▸ ABOUT THIS TASK: Could you retype exactly the lines running from the line with "Kann ich HTML benutzen?" to the end of the data, both included, and nothing else?

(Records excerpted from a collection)
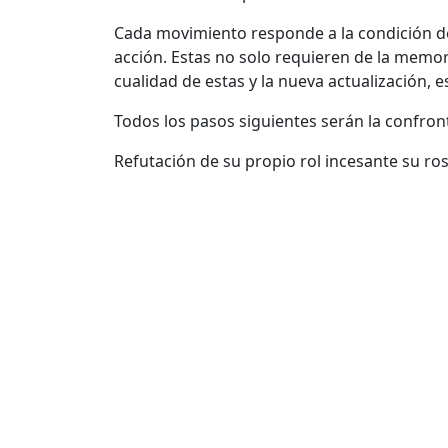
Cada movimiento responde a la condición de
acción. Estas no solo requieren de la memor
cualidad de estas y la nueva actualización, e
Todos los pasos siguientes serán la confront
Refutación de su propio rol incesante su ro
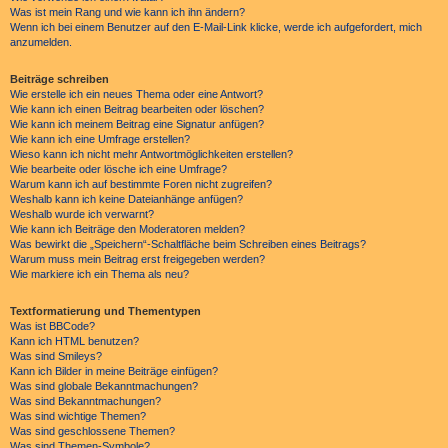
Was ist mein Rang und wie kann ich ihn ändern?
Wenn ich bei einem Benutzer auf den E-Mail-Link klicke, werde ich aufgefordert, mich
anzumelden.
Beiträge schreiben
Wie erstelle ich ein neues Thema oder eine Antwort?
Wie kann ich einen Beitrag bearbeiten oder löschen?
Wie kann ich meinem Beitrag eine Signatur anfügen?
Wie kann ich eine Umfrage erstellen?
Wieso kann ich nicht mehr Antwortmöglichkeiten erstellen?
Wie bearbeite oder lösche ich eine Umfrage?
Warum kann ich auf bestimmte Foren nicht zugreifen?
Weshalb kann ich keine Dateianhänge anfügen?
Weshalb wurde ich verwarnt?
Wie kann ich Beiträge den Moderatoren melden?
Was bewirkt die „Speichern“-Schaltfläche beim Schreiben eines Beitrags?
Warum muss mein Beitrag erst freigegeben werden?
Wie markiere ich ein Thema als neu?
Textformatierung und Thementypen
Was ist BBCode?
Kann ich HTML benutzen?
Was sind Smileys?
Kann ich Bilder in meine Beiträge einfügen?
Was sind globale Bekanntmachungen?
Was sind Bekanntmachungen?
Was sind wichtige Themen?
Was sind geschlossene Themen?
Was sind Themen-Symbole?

▸ EXPECTED ANSWER:
Kann ich HTML benutzen?
Was sind Smileys?
Kann ich Bilder in meine Beiträge einfügen?
Was sind globale Bekanntmachungen?
Was sind Bekanntmachungen?
Was sind wichtige Themen?
Was sind geschlossene Themen?
Was sind Themen-Symbole?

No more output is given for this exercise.